──────── Supplied information

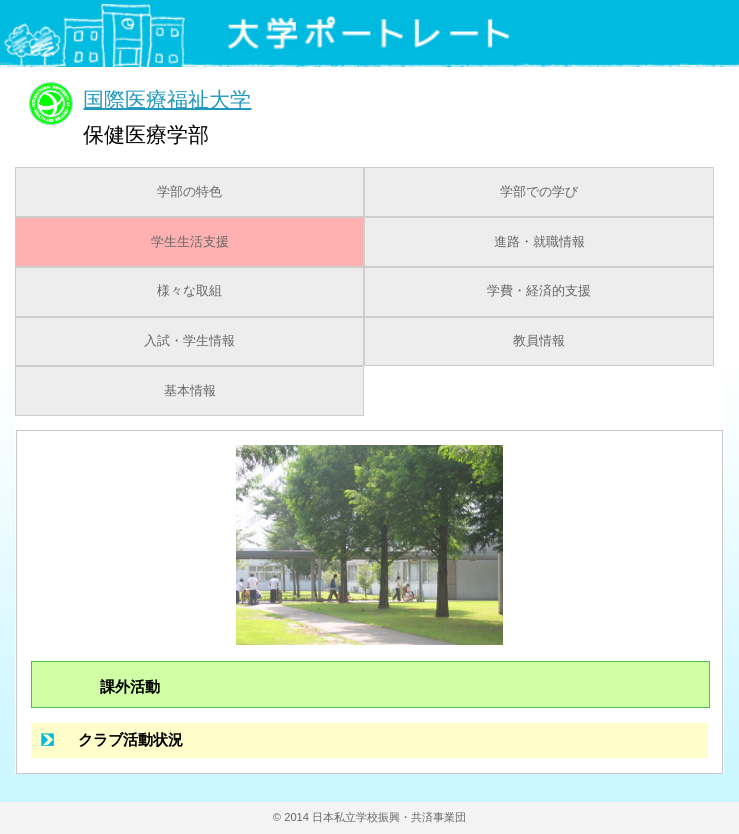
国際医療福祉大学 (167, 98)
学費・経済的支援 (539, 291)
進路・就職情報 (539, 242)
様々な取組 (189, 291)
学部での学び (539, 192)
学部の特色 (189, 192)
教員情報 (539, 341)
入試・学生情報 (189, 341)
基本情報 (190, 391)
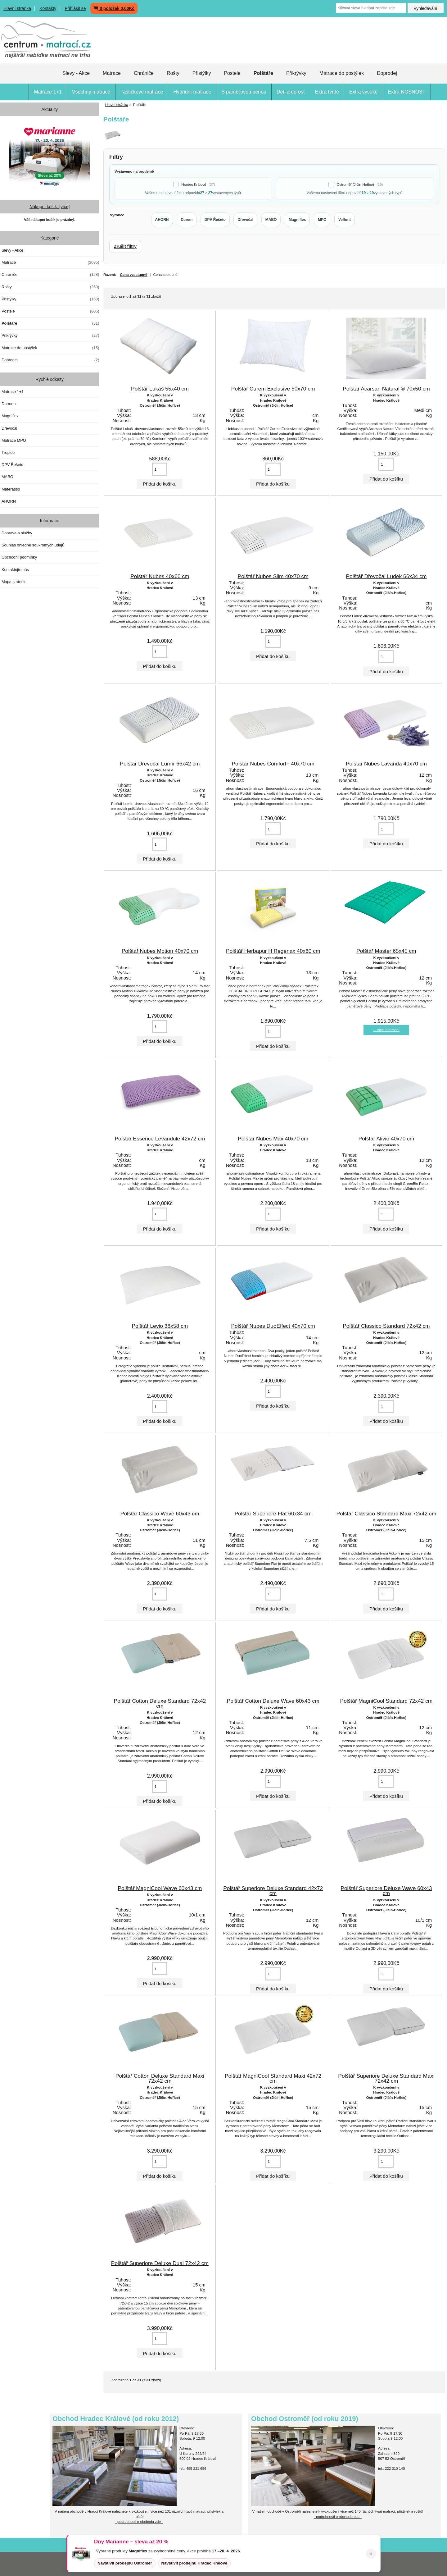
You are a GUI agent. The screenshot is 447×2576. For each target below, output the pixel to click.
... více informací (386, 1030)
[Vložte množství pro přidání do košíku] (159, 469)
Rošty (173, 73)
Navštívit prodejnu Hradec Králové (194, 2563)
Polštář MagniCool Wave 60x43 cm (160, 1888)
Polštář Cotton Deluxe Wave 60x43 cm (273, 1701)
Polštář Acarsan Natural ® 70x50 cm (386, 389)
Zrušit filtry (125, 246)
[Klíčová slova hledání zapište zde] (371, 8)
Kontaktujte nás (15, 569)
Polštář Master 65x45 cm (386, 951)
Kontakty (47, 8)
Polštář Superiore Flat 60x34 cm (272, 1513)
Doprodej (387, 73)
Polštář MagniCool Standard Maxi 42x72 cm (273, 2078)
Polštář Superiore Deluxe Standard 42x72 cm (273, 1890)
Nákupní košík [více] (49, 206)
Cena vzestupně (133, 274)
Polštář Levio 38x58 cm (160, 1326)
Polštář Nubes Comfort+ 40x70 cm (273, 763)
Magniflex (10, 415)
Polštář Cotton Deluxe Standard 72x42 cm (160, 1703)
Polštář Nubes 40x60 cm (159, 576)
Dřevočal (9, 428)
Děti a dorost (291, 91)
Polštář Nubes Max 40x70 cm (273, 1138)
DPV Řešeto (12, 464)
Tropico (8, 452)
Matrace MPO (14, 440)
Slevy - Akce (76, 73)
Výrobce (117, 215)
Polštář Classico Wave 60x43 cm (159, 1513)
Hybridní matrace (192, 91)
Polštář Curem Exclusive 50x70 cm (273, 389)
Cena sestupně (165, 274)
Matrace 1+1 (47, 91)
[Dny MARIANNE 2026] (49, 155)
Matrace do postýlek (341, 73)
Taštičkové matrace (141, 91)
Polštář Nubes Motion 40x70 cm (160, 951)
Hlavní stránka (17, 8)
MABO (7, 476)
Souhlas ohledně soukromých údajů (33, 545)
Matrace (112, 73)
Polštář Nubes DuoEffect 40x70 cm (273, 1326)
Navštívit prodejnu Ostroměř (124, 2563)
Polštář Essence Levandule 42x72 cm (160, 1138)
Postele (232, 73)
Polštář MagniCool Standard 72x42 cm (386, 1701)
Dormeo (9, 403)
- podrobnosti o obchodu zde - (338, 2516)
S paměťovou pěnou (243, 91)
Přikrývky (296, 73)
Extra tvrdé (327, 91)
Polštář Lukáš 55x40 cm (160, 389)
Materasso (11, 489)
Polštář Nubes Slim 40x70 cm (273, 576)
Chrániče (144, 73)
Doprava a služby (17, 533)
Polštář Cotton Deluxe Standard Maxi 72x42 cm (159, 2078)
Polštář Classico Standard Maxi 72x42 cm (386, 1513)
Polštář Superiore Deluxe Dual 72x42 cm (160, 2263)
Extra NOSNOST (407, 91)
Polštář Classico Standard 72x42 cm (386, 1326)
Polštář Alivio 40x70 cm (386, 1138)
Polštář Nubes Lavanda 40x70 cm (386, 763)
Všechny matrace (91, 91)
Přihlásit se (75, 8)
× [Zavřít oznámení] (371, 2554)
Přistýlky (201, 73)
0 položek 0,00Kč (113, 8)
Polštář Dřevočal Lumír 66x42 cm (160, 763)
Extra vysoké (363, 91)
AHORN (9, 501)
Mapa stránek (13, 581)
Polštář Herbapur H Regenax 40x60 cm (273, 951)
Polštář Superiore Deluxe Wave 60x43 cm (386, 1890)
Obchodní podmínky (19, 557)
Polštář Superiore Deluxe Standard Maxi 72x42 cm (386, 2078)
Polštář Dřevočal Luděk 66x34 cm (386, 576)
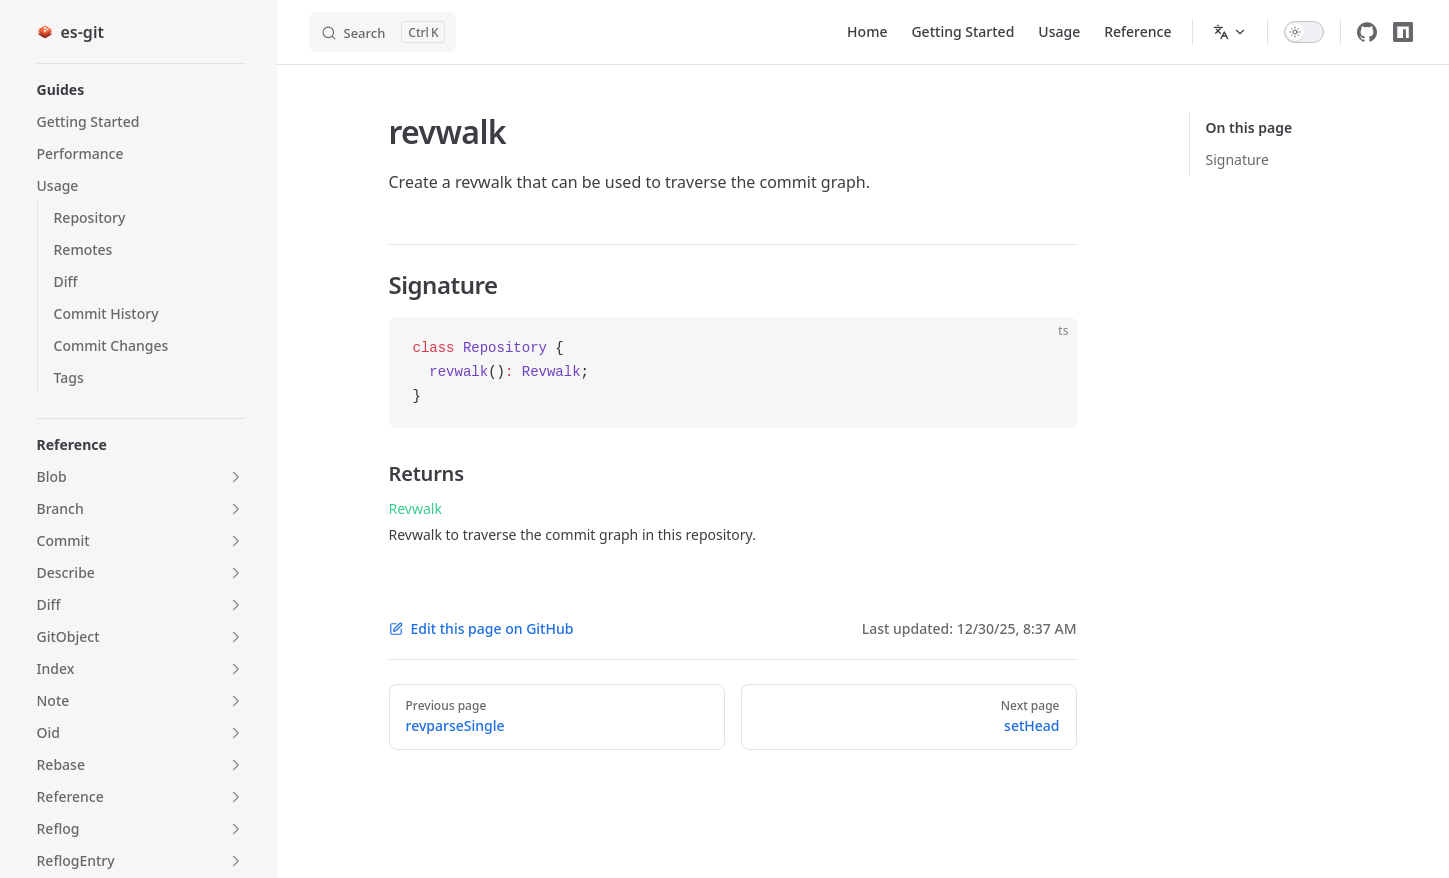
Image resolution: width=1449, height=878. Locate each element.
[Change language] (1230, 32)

────────────────

→ **What to produce**
Copy word for word the stretch of entries above from the line that has "Polštář Nubes DuoEffect 40x70 cm (273, 1326)" through the line that has "- podrobnosti o obchodu zde - (338, 2516)", both ends included, and nothing outside it.

→ **Task output**
Polštář Nubes DuoEffect 40x70 cm (273, 1326)
Navštívit prodejnu Ostroměř (124, 2563)
Polštář Essence Levandule 42x72 cm (160, 1138)
Postele (232, 73)
Polštář MagniCool Standard 72x42 cm (386, 1701)
Dormeo (9, 403)
- podrobnosti o obchodu zde - (338, 2516)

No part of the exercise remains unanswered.